From the listing, collect all lines containing the word "Aegis".

* **Data**:
*** Block opens ***

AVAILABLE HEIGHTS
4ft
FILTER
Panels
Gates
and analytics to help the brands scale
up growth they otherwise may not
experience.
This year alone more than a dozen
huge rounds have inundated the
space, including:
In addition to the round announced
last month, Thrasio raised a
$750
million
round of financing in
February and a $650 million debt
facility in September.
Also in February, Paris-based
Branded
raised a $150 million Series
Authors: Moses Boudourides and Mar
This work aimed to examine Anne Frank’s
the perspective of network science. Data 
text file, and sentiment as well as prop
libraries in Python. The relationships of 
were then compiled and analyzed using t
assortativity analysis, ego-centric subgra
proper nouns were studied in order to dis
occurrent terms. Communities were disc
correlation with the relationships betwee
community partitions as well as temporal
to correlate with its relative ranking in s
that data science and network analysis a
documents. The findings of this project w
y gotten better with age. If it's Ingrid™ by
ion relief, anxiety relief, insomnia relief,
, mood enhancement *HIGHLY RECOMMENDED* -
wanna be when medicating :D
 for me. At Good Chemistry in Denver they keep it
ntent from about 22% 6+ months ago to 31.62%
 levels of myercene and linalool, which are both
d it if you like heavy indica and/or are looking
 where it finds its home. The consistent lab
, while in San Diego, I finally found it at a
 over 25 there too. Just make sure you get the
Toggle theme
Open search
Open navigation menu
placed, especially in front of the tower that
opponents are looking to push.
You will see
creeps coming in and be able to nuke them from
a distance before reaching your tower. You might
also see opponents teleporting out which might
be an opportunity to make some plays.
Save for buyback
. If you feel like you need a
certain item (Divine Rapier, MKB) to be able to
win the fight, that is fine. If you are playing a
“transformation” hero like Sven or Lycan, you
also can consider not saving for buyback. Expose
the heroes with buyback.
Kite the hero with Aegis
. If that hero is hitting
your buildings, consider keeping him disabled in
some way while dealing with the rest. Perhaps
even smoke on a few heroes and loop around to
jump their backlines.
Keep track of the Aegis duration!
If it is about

*** Block closes ***

* **Response area**:
Kite the hero with Aegis
Keep track of the Aegis duration!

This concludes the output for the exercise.